A equipe de cientistas acompanhou 27 mil pessoas, de ambos os sexos, dentre elas, 17 mil pacientes com diabetes e 10 mil pacientes sem nenhum problema de saúde.
Segundo os pesquisadores, após análises clínicas das células dos pacientes e da comparação de hemogramas, constatou-se que as mulheres diabéticas tinham até 25% mais risco de ter câncer de cólon e de órgãos genitais do que os demais pacientes, já os homens, apenas 5% deles manifestaram propensão à doença.
Os pesquisadores explicam que isso acontece porque as mulheres ficam com o sistema imunológico mais debilitado que os homens quando apresentam diabetes. Além disso, as transformações hormonais e o estado emocional das pacientes favorecem a reprodução de células cancerígenas nas regiões genitais.
Diabetes tipo 2
Segundo a Sociedade Brasileira de Diabetes (SBD), a incidência de diabetes tipo 2 é maior após os 40 anos. A doença possui um fator hereditário mais elevado do que no tipo 1. Além disso, há uma grande relação com a obesidade e o sedentarismo.
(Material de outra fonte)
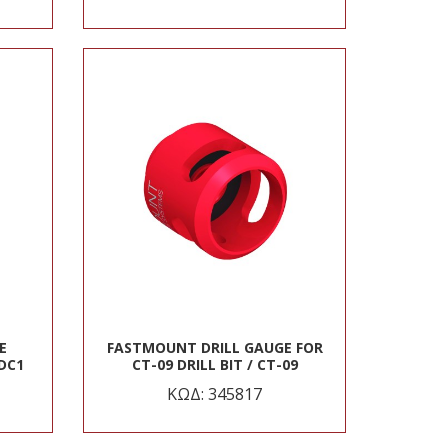
E
FASTMOUNT DRILL GAUGE FOR
DC1
CT-09 DRILL BIT / CT-09
ΚΩΔ: 345817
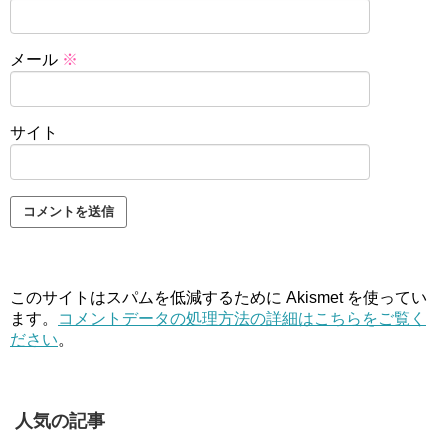
メール
※
サイト
このサイトはスパムを低減するために Akismet を使ってい
ます。
コメントデータの処理方法の詳細はこちらをご覧く
ださい
。
人気の記事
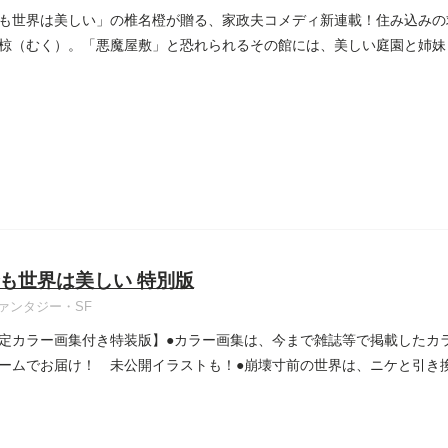
も世界は美しい」の椎名橙が贈る、家政夫コメディ新連載！住み込みの
椋（むく）。「悪魔屋敷」と恐れられるその館には、美しい庭園と姉妹と、怪奇
も世界は美しい 特別版
ァンタジー・SF
定カラー画集付き特装版】●カラー画集は、今まで雑誌等で掲載したカラ
ームでお届け！ 未公開イラストも！●崩壊寸前の世界は、ニケと引き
Estima-se que 60% a 90% dos portadores sejam obesos. É cerca de oito a dez vezes mais comum que o tipo 1 e pode responder a tratamento baseado em dieta e atividade física. Em alguns casos, pede medicamentos orais e, por fim, a combinação deles com a insulina.
A SBD aponta que os principais sintomas são infecções frequentes, alteração visual (visão embaçada), dificuldade na cicatrização de feridas, formigamento nos pés e furunculose (aparecimento recorrente de furúnculos).